Run the line of script to console:

2.png

It can be seen that a matrix by the name of Pearson has been created and is available in the environment pane:

3.png

Clicking on the entry in the environment pane would expand a view panel and display a more visually satisfying correlation matrix:

4.png

As the Pearson correlation is a matrix object, it can be interacted with via subscripting.  While the correlation matrix is extremely useful for identifying collinearity, at this stage the main point of interest is the relationships to the dependent variable only. 
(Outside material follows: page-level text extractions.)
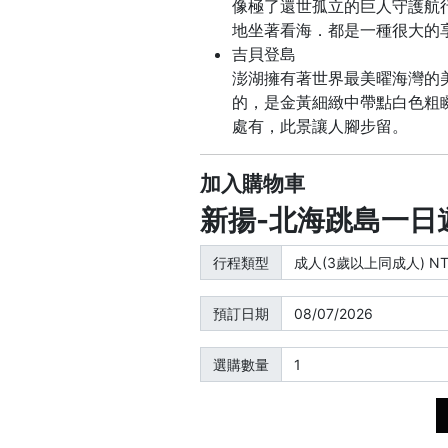
像極了還世孤立的巨人守護航
地坐著看海．都是一種很大的
吉貝登島
澎湖擁有著世界最美曜海灣的
的，是金黃細緻中帶點白色粗
處有，此景讓人腳步留。
加入購物車
新揚-北海跳島一日
行程類型
預訂日期
選購數量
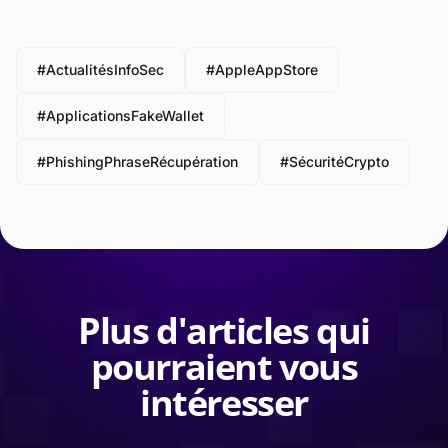
#ActualitésInfoSec
#AppleAppStore
#ApplicationsFakeWallet
#PhishingPhraseRécupération
#SécuritéCrypto
Plus d'articles qui
pourraient vous
intéresser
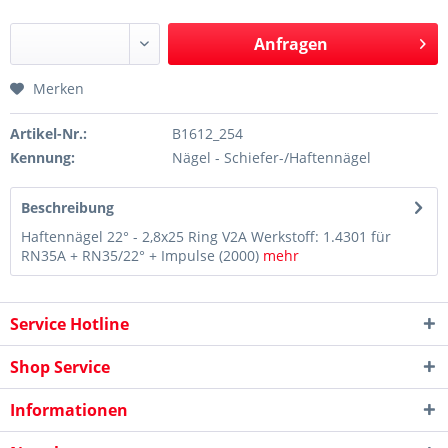
Anfragen
Merken
Artikel-Nr.:
B1612_254
Kennung:
Nägel - Schiefer-/Haftennägel
Beschreibung
Haftennägel 22° - 2,8x25 Ring V2A Werkstoff: 1.4301 für
RN35A + RN35/22° + Impulse (2000)
mehr
Service Hotline
Shop Service
Informationen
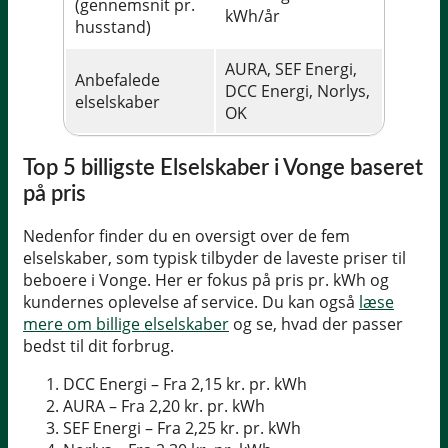
(gennemsnit pr.
kWh/år
husstand)
AURA, SEF Energi,
Anbefalede
DCC Energi, Norlys,
elselskaber
OK
Top 5 billigste Elselskaber i Vonge baseret
på pris
Nedenfor finder du en oversigt over de fem
elselskaber, som typisk tilbyder de laveste priser til
beboere i Vonge. Her er fokus på pris pr. kWh og
kundernes oplevelse af service. Du kan også
læse
mere om billige elselskaber
og se, hvad der passer
bedst til dit forbrug.
DCC Energi – Fra 2,15 kr. pr. kWh
AURA – Fra 2,20 kr. pr. kWh
SEF Energi – Fra 2,25 kr. pr. kWh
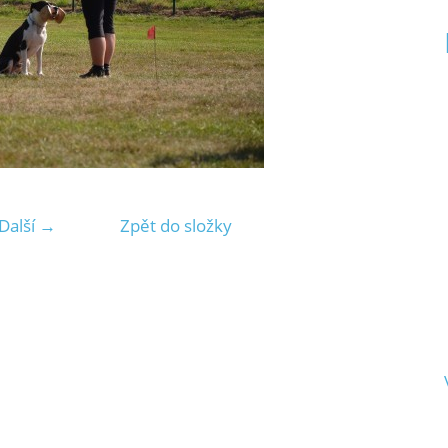
Další →
Zpět do složky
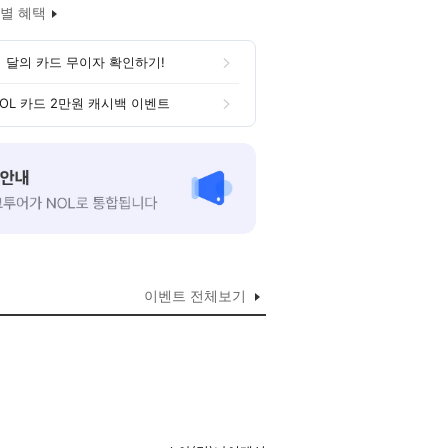
별 혜택
 달의 카드 무이자 확인하기!
OL 카드 2만원 캐시백 이벤트
이벤트 전체보기
니다.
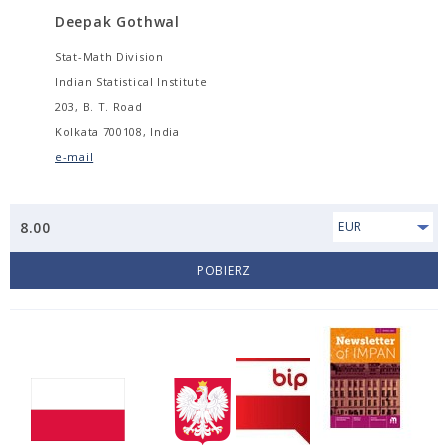
Deepak Gothwal
Stat-Math Division
Indian Statistical Institute
203, B. T. Road
Kolkata 700108, India
e-mail
8.00
EUR
POBIERZ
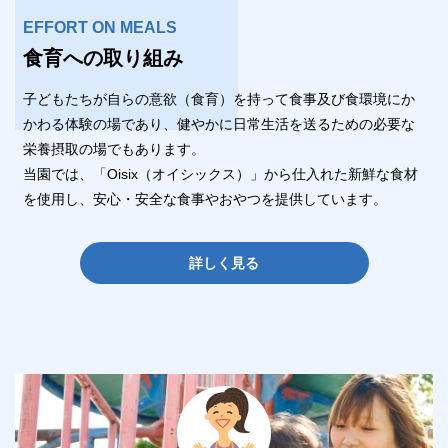
EFFORT ON MEALS
食育への取り組み
子どもたちが自らの意欲（食育）を持って食事及び食環境にか
かわる体験の場であり、健やかに日常生活を送るための必要な
栄養摂取の場でもあります。
当園では、「Oisix（オイシックス）」から仕入れた新鮮な食材
を使用し、安心・安全な食事やおやつを提供しています。
詳しく見る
To return just the Dependent column:

PearsonDependent <- Pearson[,"Dependent",drop="false"]
5.png

In this example the matrix is being subset to bring back all rows by leaving the first argument blank,  while specifying only the "Dependent" column.  By default subsetting will return the simplest structure and it cannot be assumed that it will be the same structure as the oroginal matrix,  hence the drop="false" argument is used to ensure that the structure is the same (this is to say a matrix of rows and colums).

Run the line of script to console:

6.png

It can be seen that a new matrix has been created in the environment pane:

7.png

Clicking on the new matrix titled PearsonDependent will expand into the script window:

8.png

It can be seen that only the first column has been returned making the matrix less foreboding to work with in subsequent Blog entries.